Problem to solve:
In the entries below, find every line with the string "nella" and copy it.

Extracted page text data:
┄┄┄┄┄┄

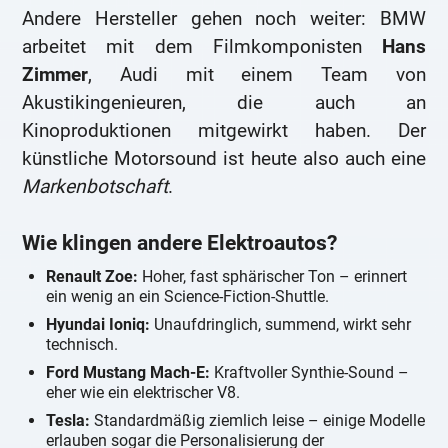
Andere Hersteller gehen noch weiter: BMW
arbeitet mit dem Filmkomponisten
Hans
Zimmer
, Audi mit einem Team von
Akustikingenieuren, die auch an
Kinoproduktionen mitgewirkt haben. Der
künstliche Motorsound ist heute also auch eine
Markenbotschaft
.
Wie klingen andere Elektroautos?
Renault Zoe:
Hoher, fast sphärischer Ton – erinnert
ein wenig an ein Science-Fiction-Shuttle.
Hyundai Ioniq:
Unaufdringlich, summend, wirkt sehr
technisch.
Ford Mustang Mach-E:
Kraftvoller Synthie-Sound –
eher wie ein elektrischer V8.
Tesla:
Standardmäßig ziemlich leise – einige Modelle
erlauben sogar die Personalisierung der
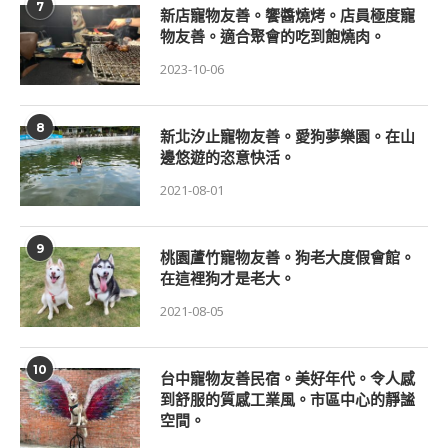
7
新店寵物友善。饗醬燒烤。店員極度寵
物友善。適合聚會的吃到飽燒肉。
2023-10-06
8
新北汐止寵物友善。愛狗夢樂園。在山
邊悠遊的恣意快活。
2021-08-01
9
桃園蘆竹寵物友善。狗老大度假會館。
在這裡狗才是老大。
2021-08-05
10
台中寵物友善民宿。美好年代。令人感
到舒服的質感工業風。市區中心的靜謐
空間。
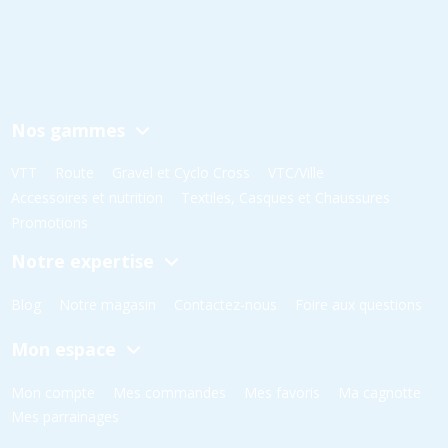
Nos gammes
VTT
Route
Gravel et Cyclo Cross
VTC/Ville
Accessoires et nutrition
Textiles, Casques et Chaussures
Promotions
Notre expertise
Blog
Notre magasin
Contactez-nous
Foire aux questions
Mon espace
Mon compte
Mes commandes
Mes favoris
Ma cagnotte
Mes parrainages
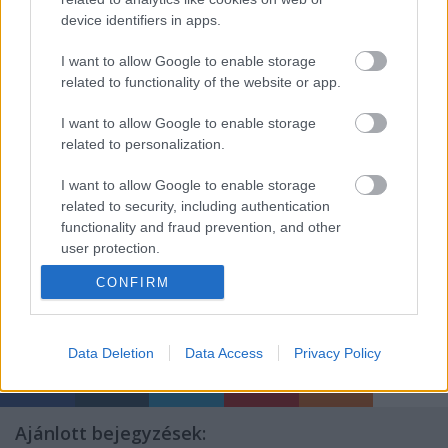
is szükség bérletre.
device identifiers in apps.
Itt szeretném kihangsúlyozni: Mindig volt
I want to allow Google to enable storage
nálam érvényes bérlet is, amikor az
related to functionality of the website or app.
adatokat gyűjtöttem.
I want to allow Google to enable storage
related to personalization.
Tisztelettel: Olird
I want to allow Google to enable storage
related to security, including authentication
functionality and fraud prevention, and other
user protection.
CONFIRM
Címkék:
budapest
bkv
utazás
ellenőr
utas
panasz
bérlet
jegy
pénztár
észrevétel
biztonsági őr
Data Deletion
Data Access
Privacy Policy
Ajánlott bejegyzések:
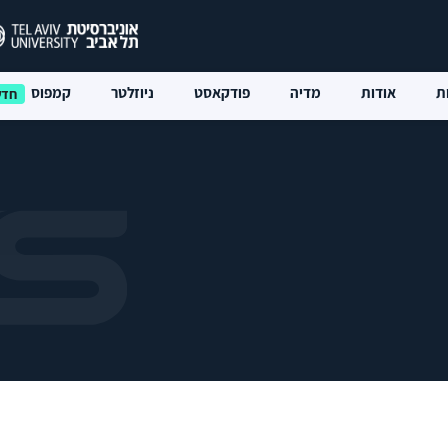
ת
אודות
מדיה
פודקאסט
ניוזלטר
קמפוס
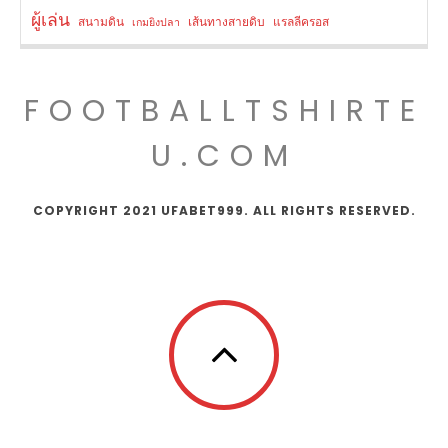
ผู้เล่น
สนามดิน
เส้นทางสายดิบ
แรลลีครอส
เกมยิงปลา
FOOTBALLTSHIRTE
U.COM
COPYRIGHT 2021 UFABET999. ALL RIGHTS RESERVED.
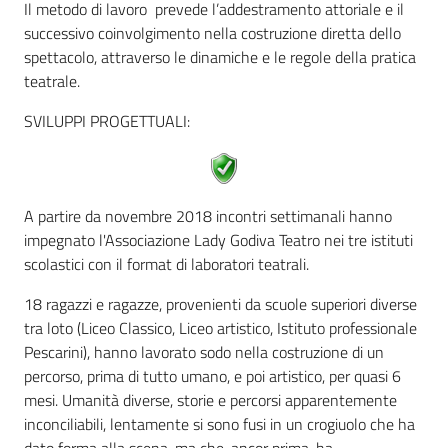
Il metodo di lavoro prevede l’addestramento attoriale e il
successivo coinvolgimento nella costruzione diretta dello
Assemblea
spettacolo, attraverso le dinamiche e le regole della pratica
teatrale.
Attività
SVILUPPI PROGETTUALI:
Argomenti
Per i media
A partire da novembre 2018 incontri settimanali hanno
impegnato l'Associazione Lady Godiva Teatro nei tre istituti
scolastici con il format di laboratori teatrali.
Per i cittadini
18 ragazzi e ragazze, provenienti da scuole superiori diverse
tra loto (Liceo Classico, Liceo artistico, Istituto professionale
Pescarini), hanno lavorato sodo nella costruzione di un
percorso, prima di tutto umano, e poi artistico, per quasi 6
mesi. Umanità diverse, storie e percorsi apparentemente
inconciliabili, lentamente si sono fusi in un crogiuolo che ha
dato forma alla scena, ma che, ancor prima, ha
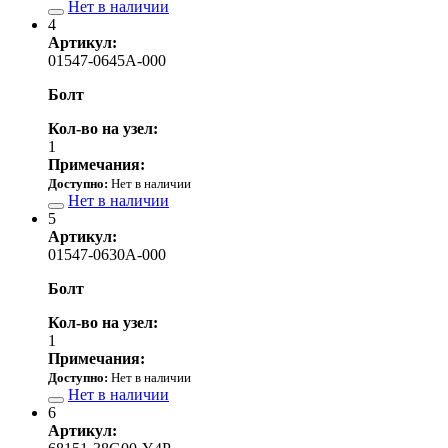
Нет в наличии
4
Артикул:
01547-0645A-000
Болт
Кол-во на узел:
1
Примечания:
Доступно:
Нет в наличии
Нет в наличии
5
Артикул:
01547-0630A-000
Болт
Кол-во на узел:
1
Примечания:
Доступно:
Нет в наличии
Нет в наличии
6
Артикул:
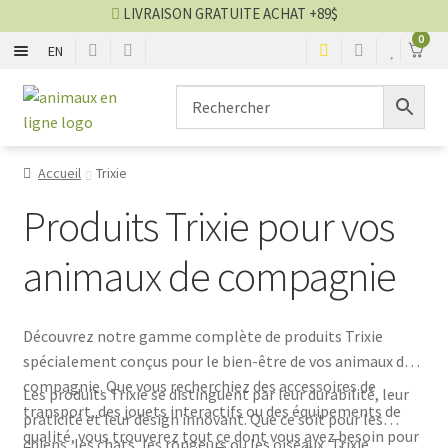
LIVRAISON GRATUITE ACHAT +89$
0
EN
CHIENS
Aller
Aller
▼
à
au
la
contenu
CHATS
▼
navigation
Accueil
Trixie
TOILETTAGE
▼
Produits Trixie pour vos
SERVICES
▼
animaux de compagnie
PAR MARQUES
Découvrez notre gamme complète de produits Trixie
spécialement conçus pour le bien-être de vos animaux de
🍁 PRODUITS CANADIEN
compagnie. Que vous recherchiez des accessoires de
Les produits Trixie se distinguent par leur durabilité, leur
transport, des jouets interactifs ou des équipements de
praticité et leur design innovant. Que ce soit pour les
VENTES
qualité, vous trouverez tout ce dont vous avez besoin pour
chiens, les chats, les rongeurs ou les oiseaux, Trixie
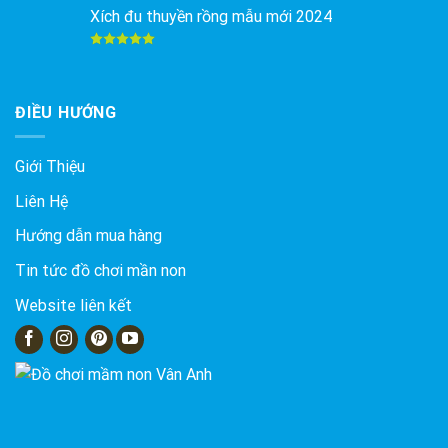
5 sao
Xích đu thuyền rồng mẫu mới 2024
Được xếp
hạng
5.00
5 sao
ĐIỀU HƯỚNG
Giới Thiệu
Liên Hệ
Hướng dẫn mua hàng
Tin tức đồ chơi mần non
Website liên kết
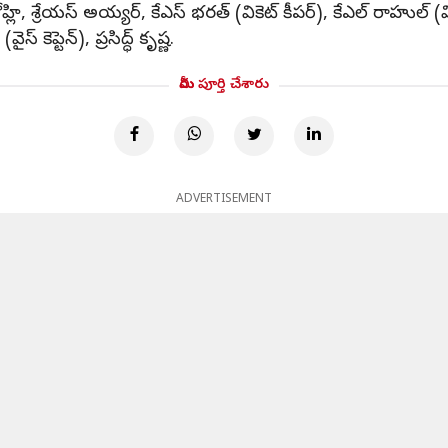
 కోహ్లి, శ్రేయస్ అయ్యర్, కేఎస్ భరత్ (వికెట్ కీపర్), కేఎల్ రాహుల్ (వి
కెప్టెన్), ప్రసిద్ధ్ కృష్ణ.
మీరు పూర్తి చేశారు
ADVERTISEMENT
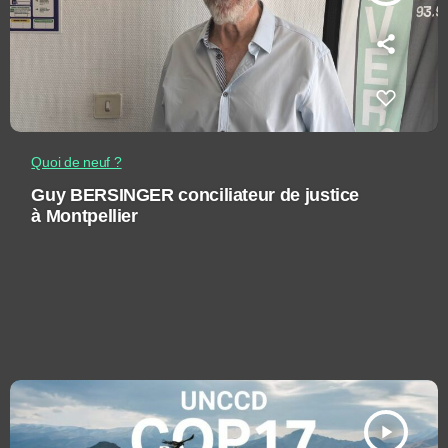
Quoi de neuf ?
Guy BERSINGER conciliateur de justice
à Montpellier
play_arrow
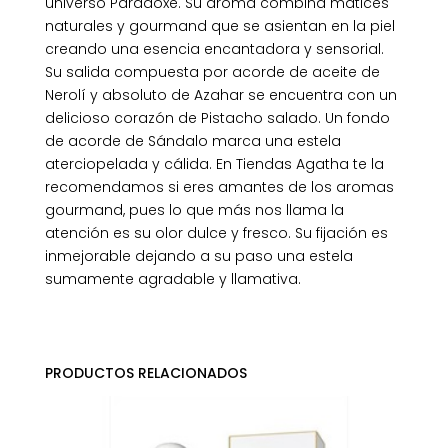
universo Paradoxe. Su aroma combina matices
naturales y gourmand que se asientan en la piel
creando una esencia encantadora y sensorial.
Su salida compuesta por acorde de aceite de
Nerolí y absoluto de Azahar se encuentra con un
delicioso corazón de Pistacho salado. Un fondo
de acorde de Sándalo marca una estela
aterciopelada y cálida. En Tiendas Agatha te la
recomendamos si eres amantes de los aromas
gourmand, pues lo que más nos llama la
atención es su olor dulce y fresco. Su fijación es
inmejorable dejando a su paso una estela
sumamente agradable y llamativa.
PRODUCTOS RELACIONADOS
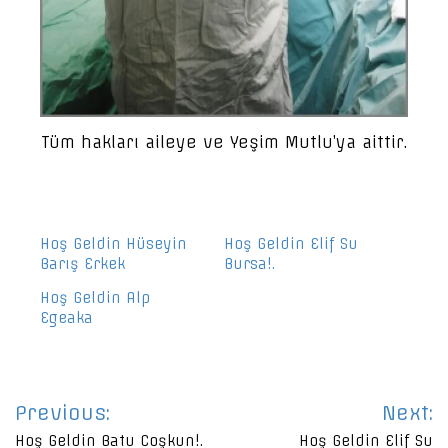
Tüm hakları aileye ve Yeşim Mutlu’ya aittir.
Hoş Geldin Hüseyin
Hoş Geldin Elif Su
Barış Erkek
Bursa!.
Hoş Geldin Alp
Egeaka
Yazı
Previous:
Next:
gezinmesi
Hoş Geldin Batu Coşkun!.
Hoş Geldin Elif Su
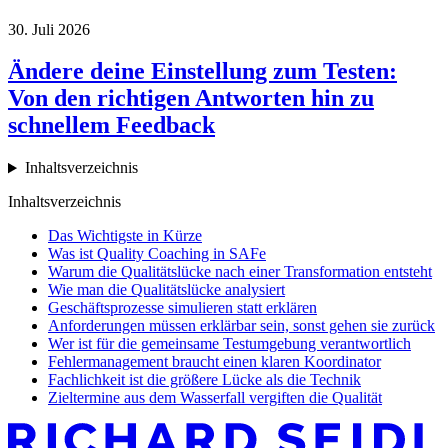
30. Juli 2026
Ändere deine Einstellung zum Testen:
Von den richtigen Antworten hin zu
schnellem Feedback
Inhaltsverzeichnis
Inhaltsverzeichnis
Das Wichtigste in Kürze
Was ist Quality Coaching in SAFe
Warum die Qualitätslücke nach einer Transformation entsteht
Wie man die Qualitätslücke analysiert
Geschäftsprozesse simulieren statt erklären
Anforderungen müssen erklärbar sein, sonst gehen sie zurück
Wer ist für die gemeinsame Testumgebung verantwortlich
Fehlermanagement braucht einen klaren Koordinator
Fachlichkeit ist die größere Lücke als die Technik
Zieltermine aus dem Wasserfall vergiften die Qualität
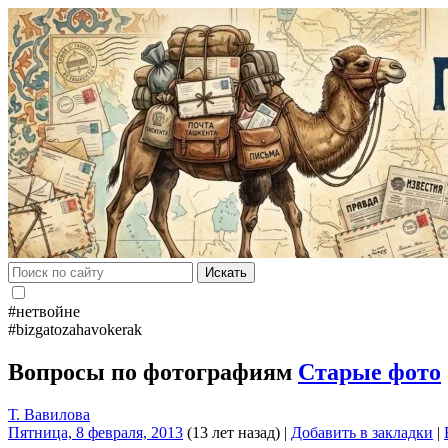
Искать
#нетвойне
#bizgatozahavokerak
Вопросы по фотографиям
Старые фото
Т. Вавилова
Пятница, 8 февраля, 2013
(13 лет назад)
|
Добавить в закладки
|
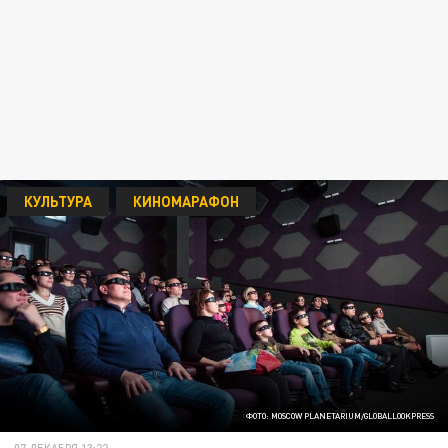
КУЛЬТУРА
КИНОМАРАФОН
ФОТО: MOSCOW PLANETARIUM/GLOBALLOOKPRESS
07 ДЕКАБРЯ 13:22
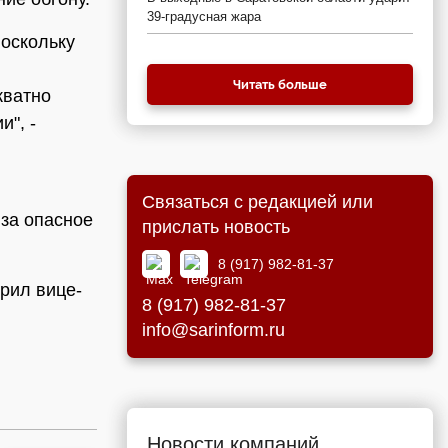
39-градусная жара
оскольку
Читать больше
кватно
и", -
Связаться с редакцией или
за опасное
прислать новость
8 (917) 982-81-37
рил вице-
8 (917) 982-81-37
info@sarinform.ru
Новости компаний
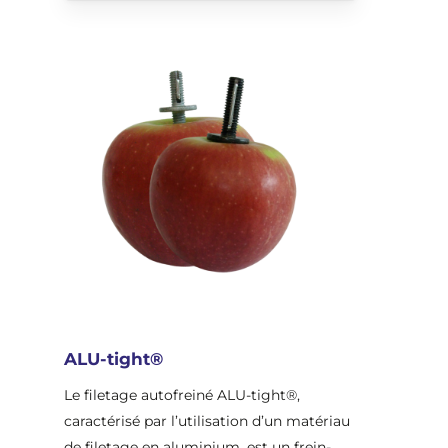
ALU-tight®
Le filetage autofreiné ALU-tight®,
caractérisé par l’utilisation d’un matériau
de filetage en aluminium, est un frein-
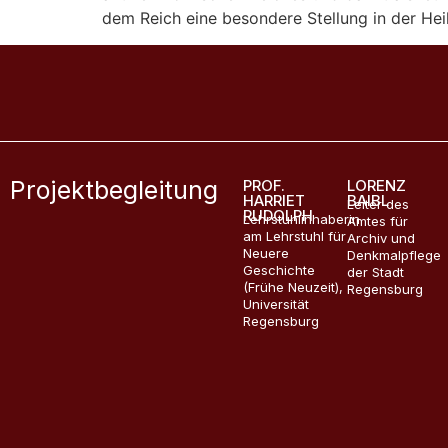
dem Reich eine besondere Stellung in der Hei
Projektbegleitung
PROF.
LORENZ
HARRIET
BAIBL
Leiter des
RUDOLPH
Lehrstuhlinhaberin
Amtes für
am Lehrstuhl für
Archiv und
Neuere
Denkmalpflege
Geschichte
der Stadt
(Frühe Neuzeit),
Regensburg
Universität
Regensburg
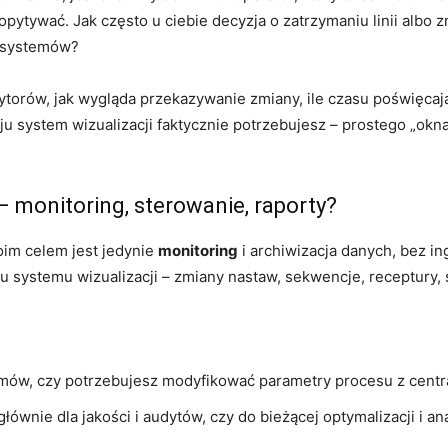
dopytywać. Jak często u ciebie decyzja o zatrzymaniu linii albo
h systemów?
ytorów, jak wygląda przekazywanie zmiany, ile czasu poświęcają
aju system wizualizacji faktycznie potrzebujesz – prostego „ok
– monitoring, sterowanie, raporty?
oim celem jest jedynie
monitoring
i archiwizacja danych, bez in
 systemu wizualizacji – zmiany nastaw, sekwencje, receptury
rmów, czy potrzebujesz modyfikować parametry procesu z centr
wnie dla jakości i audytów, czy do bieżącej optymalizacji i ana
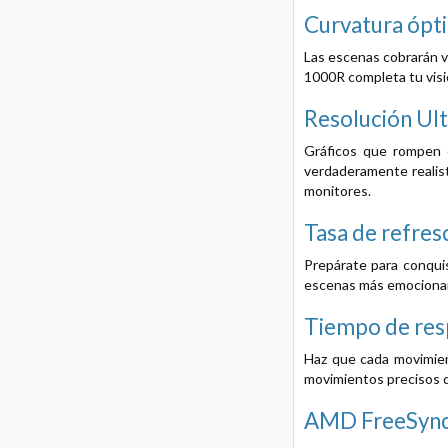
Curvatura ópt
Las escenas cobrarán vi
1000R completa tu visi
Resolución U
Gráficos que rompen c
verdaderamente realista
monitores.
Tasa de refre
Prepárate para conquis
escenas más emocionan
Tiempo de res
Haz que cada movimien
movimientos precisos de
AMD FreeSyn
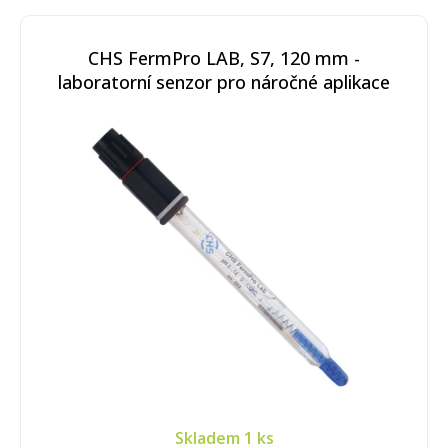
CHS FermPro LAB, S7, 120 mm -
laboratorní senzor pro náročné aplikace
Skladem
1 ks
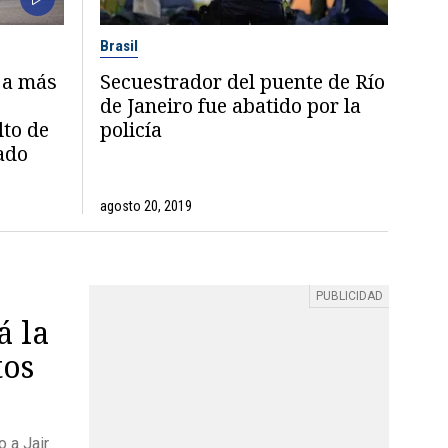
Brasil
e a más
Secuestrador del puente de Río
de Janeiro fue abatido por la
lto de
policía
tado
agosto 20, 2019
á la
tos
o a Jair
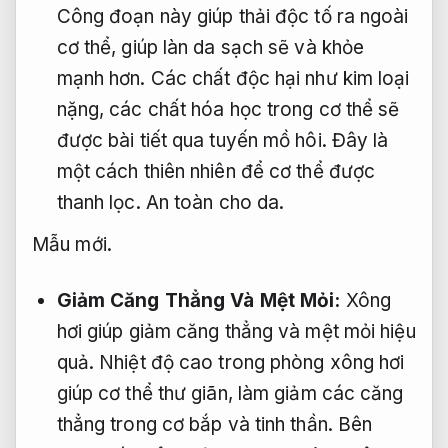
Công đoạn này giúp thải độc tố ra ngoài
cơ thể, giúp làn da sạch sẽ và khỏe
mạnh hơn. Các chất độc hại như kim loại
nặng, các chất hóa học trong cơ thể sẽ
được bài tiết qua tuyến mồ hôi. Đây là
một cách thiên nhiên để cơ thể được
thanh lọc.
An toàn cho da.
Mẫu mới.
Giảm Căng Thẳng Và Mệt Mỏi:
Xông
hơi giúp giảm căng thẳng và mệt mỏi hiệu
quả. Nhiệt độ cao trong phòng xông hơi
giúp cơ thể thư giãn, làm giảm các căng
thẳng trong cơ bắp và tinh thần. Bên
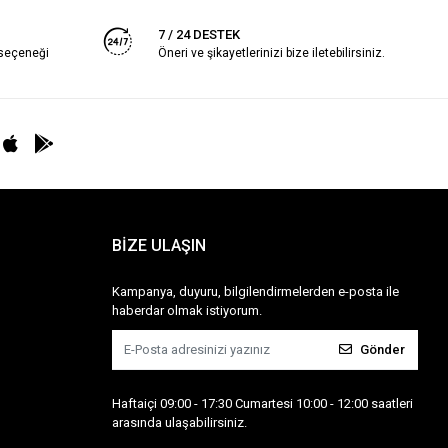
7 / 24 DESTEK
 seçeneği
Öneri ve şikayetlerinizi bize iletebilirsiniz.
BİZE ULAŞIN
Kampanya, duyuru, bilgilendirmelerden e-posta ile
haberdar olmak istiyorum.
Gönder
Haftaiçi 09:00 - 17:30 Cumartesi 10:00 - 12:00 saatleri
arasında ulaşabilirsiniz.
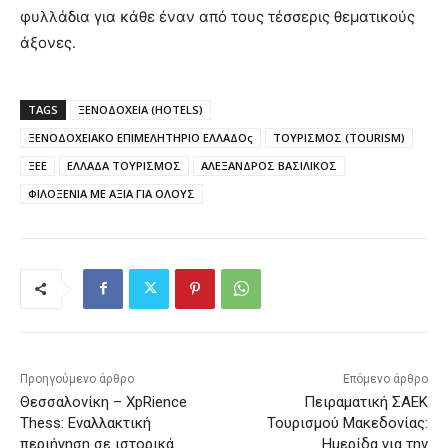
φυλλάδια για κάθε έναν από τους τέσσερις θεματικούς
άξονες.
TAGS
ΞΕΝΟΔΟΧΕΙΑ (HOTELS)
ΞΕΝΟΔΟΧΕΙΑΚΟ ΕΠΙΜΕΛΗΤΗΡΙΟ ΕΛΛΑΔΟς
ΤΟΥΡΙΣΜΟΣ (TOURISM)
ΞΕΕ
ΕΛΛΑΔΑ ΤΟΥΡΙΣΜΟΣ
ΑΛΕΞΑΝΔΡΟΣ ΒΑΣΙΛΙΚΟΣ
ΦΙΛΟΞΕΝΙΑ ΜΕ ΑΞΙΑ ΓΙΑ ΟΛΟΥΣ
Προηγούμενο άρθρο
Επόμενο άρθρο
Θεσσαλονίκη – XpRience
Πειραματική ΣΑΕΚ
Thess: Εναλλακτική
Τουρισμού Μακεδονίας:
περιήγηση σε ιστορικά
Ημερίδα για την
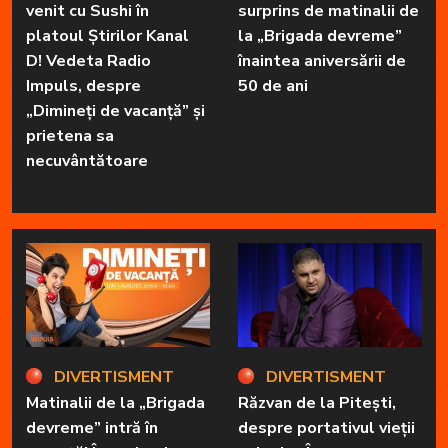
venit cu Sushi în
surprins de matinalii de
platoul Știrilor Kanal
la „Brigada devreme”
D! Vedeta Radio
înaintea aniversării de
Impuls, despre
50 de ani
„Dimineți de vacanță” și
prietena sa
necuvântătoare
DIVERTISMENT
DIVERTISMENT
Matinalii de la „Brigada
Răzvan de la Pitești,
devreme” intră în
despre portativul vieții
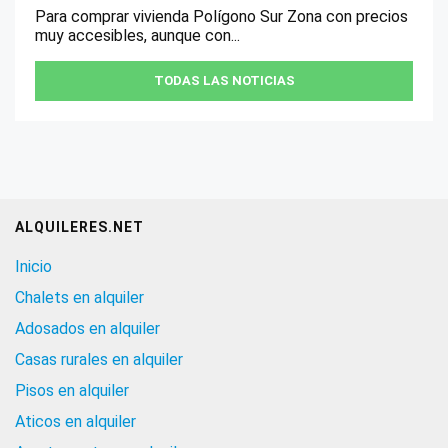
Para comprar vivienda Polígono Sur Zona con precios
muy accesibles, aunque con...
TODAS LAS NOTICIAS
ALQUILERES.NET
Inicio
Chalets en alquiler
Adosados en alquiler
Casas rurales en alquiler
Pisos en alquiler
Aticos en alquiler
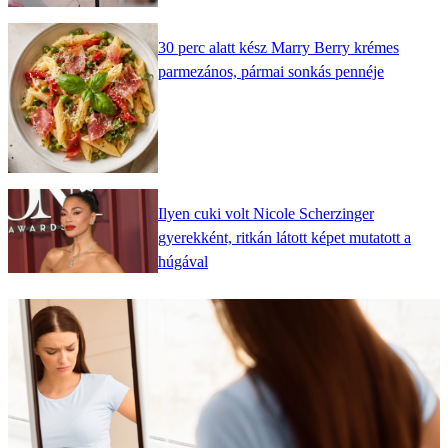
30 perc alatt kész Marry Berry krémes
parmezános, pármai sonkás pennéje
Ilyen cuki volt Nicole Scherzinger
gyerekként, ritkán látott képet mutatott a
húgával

┄┄┄┄┄┄

Solution to this exercise:
successivo coinvolgimento nella costruzione diretta dello
Pescarini), hanno lavorato sodo nella costruzione di un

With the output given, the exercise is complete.